THE authors of "Quantifying Shapes: Mathematical Techniques for Analysing Visual Representations of Sound and Music" use Gaussian process (GP) regression, principal component analysis, cluster analysis and GP classifiers to analyze a data set consisting of music visualizations of 20 stimuli by 71 participants. Being a statistician with somewhat limited knowledge in music perception research, I will focus on statistical aspects of the paper.
Generally I agree with the authors that the techniques they have used can be helpful for the analysis of this kind of data and may reveal interesting structures, and I find the selection of methods reasonable (although of course there are promising alternatives in the literature). On the other hand, more attention should be paid to a number of details. Many of the authors' results depend, sometimes critically, on tuning decisions and choices to be made by the researchers, and the importance of these choices and their implications need to be acknowledged.
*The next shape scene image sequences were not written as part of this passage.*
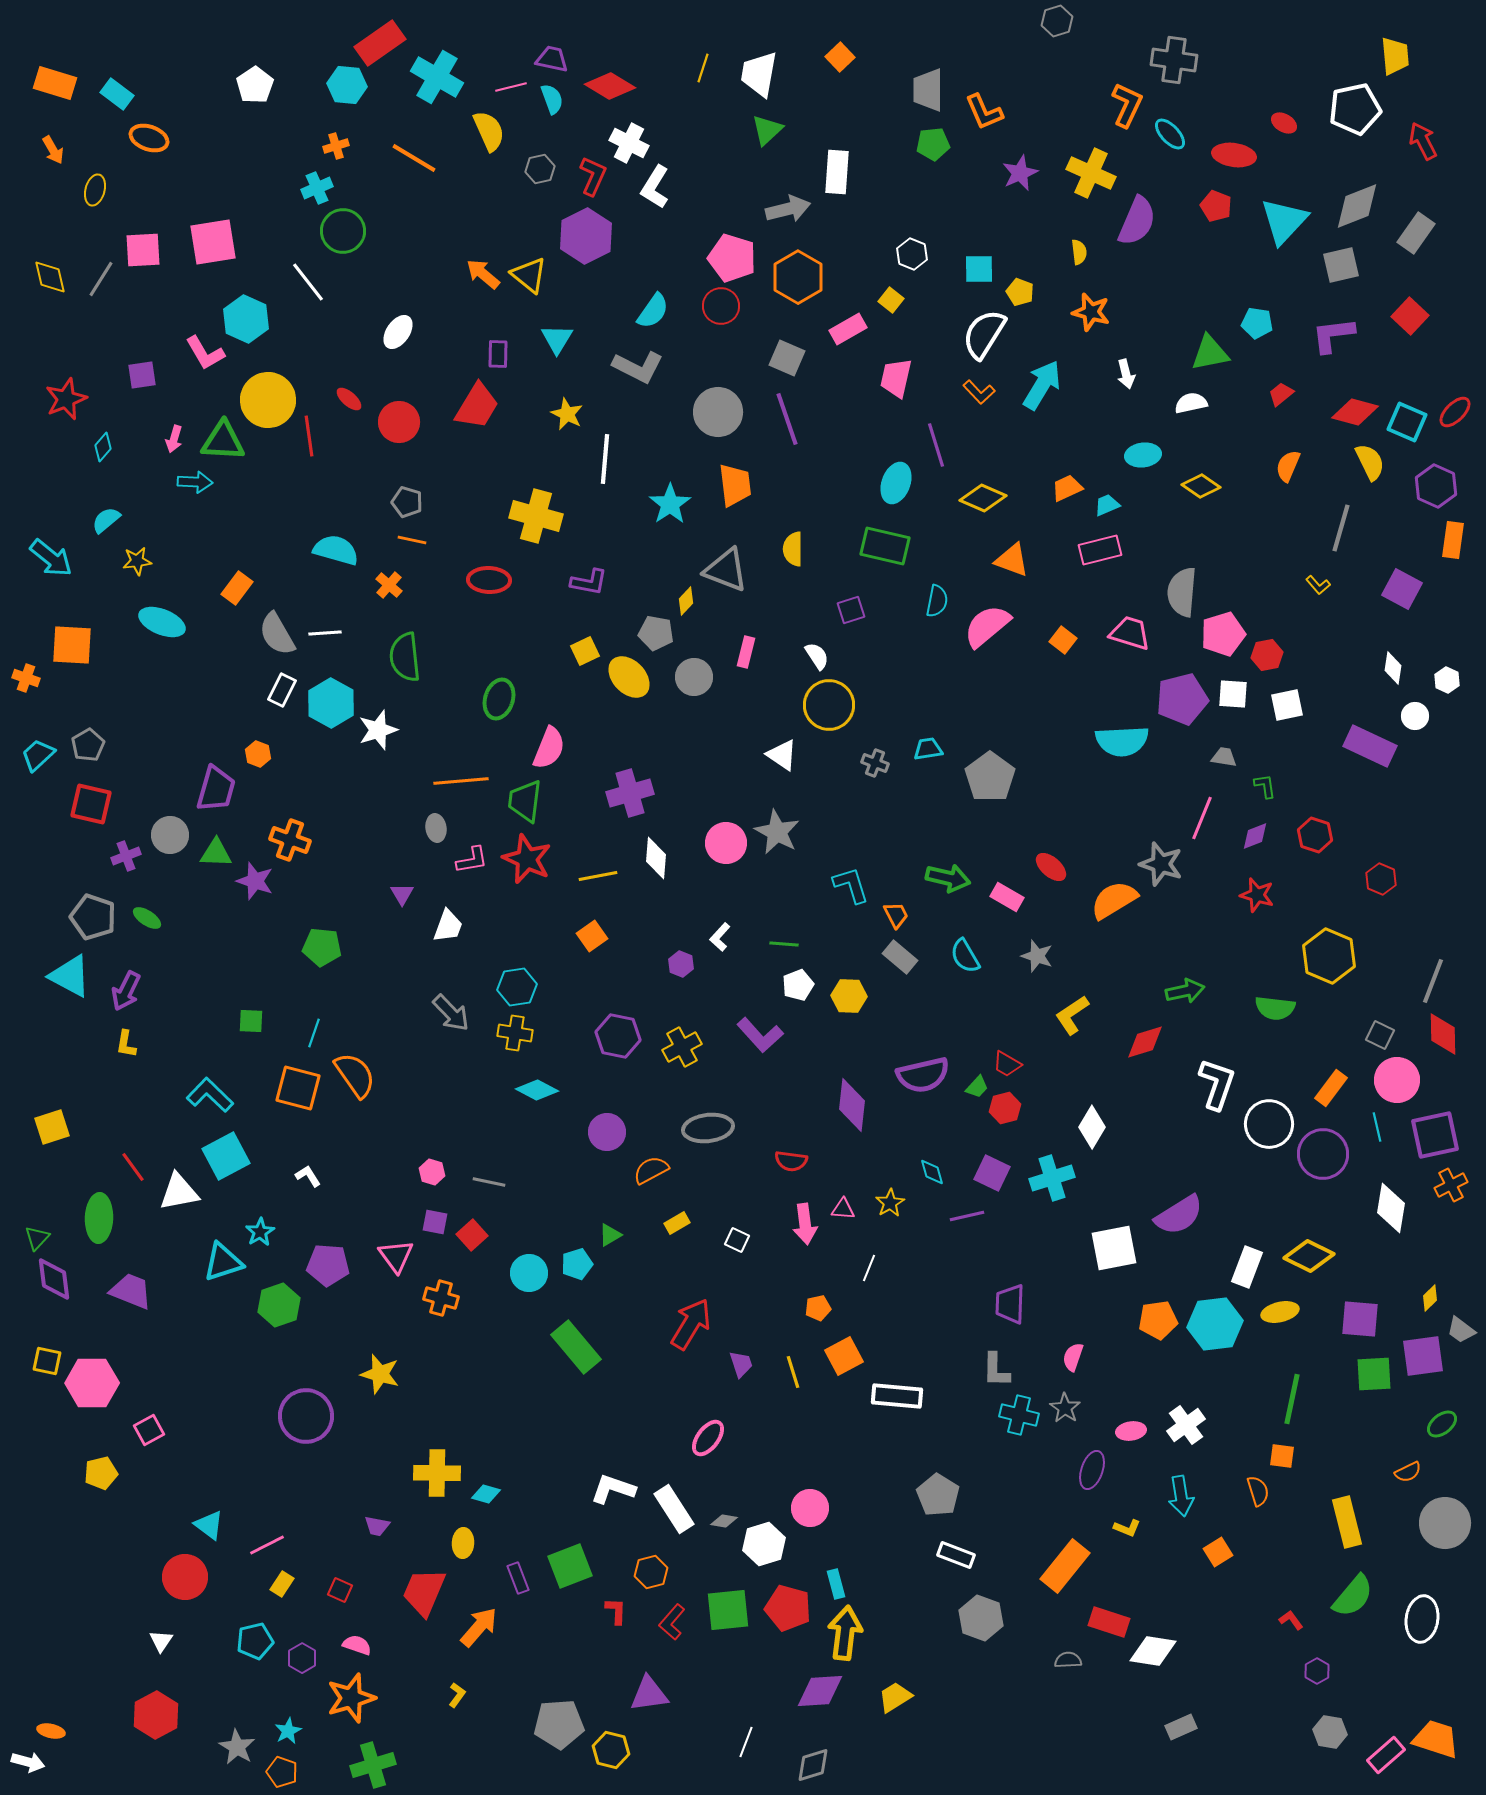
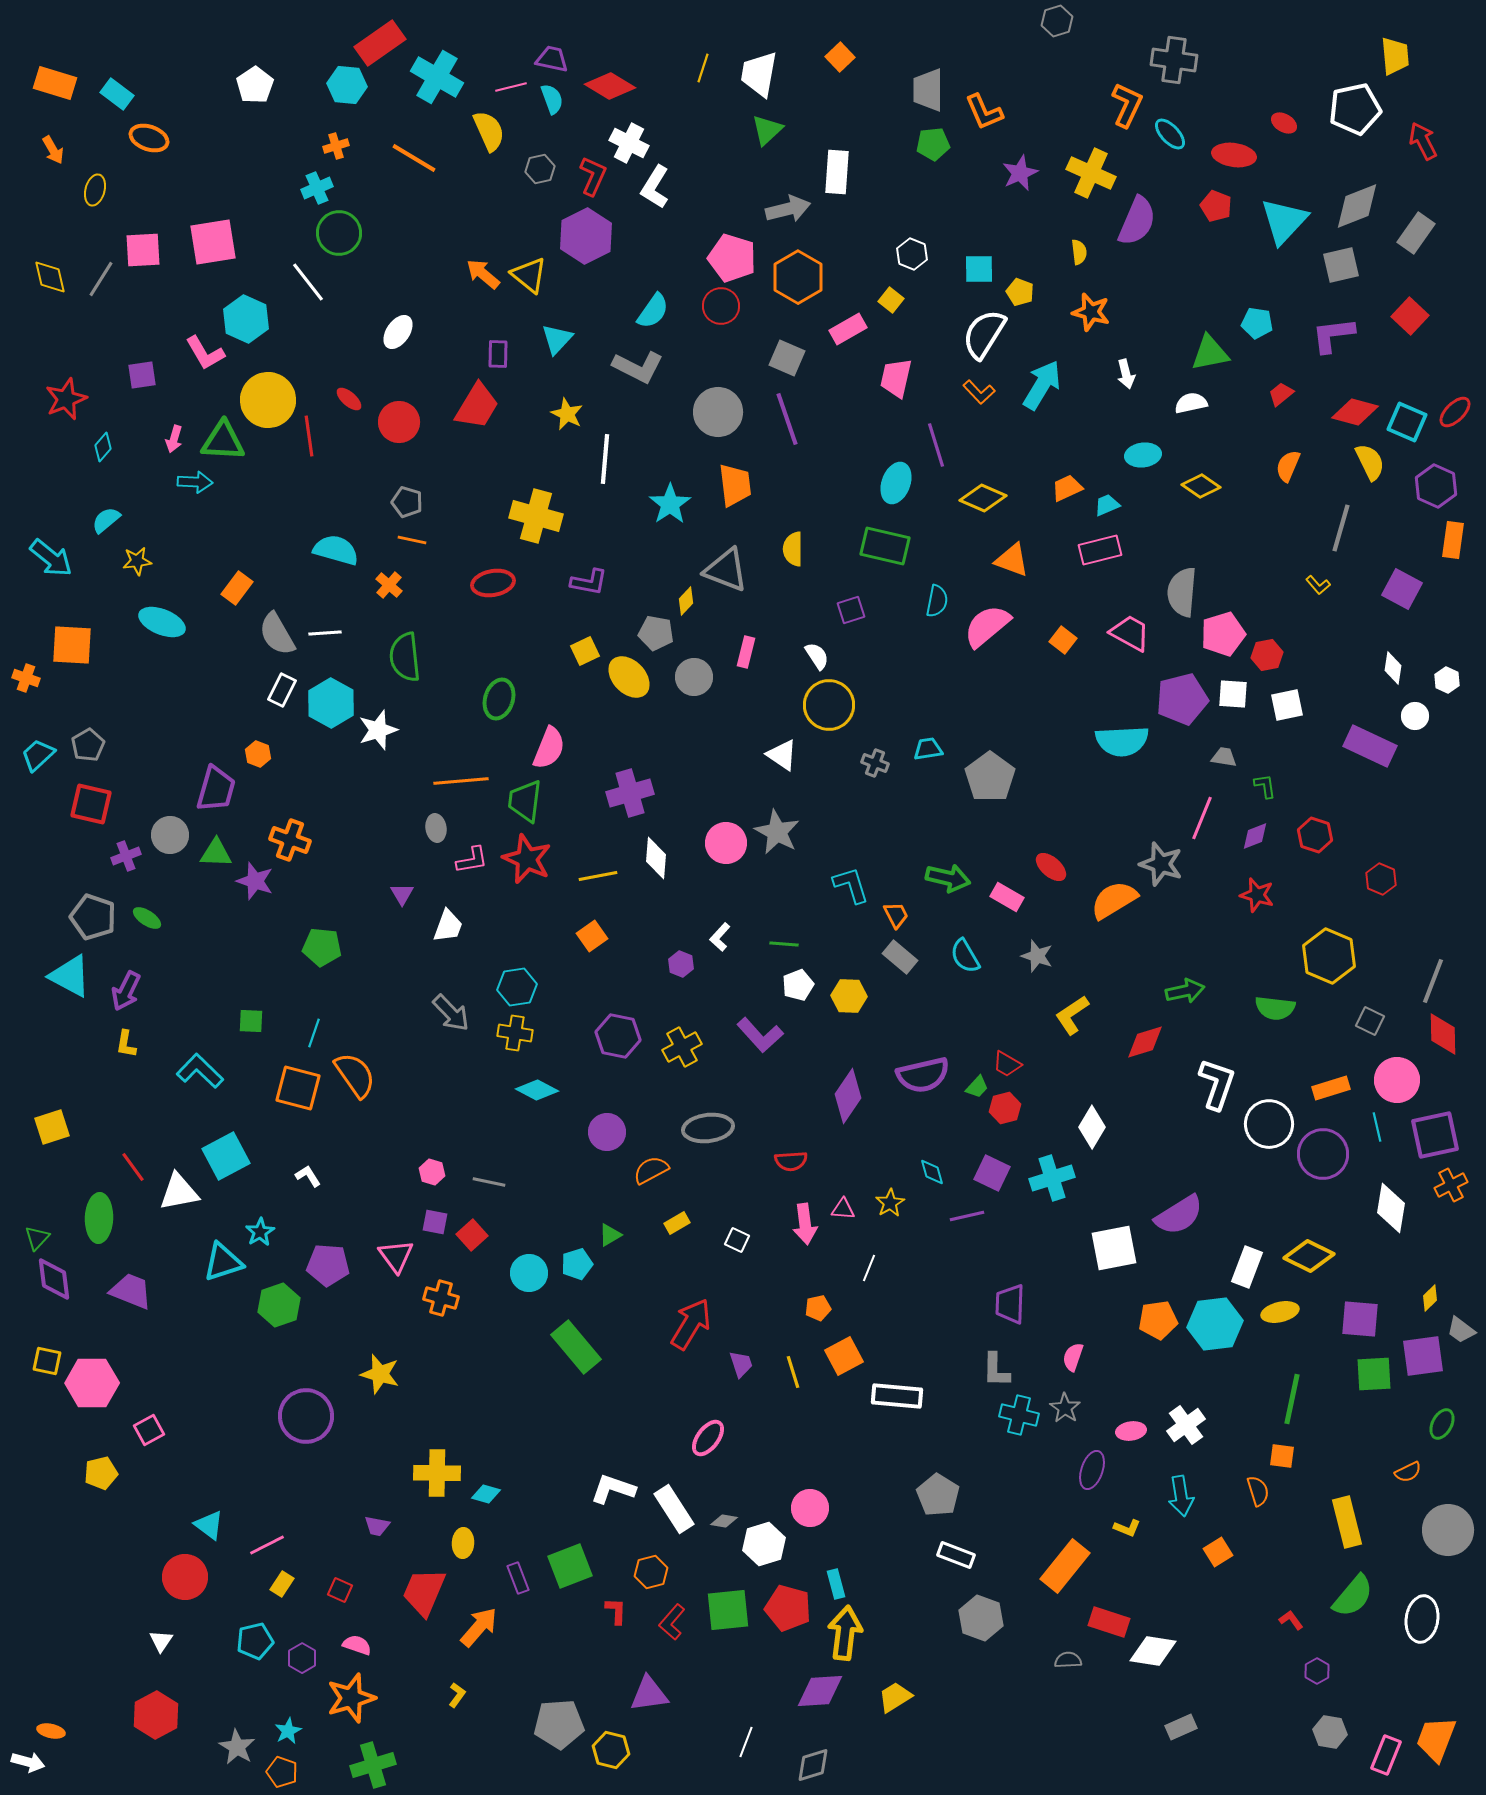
green circle at (343, 231): moved 4 px left, 2 px down
cyan triangle at (557, 339): rotated 12 degrees clockwise
red ellipse at (489, 580): moved 4 px right, 3 px down; rotated 12 degrees counterclockwise
pink trapezoid at (1130, 633): rotated 12 degrees clockwise
gray square at (1380, 1035): moved 10 px left, 14 px up
orange rectangle at (1331, 1088): rotated 36 degrees clockwise
cyan L-shape at (210, 1095): moved 10 px left, 24 px up
purple diamond at (852, 1105): moved 4 px left, 9 px up; rotated 28 degrees clockwise
red semicircle at (791, 1161): rotated 12 degrees counterclockwise
green ellipse at (1442, 1424): rotated 24 degrees counterclockwise
gray circle at (1445, 1523): moved 3 px right, 7 px down
orange trapezoid at (1436, 1739): rotated 87 degrees counterclockwise
pink rectangle at (1386, 1755): rotated 27 degrees counterclockwise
The first thing that struck me was that data stem from 20 stimuli, but stimuli are not distinguished in the authors' analyses. The authors give a reason for this, but it still does not go without saying that what participants do does not depend on the stimulus. This would have been worth exploring (I would have liked to see a demonstration of how plots such as in Figs. 1-3 relate to corresponding plots for single stimuli).
Regarding the GP regression, I wonder why the authors confine themselves to the estimation of the covariance function k. The mean function m models the direct connection between the inputs and the output. Assuming this to be constant zero implies that any connection between input and output is unsystematic, determined by random noise and correlation with other data points only. To me it seems that the mean function would have been at least as interesting as the covariance function. The authors defend their decision by noting that Figures 1-3 actually show that the method produces fits that systematically connect the output to the input. But the fits depend heavily on the given data, and assuming the mean function to be zero means that what we see is explained, apart from the observed data points, by autocorrelation only, but not by systematic dependence of y on x (obviously estimating m(x) would imply even less prior knowledge than assuming it to be constant zero). The authors are right, though, that this approach is standard in the literature on GP regression, probably for identifiability reasons, and other methods of nonlinear regression would have been needed for modeling a nonconstant mean function.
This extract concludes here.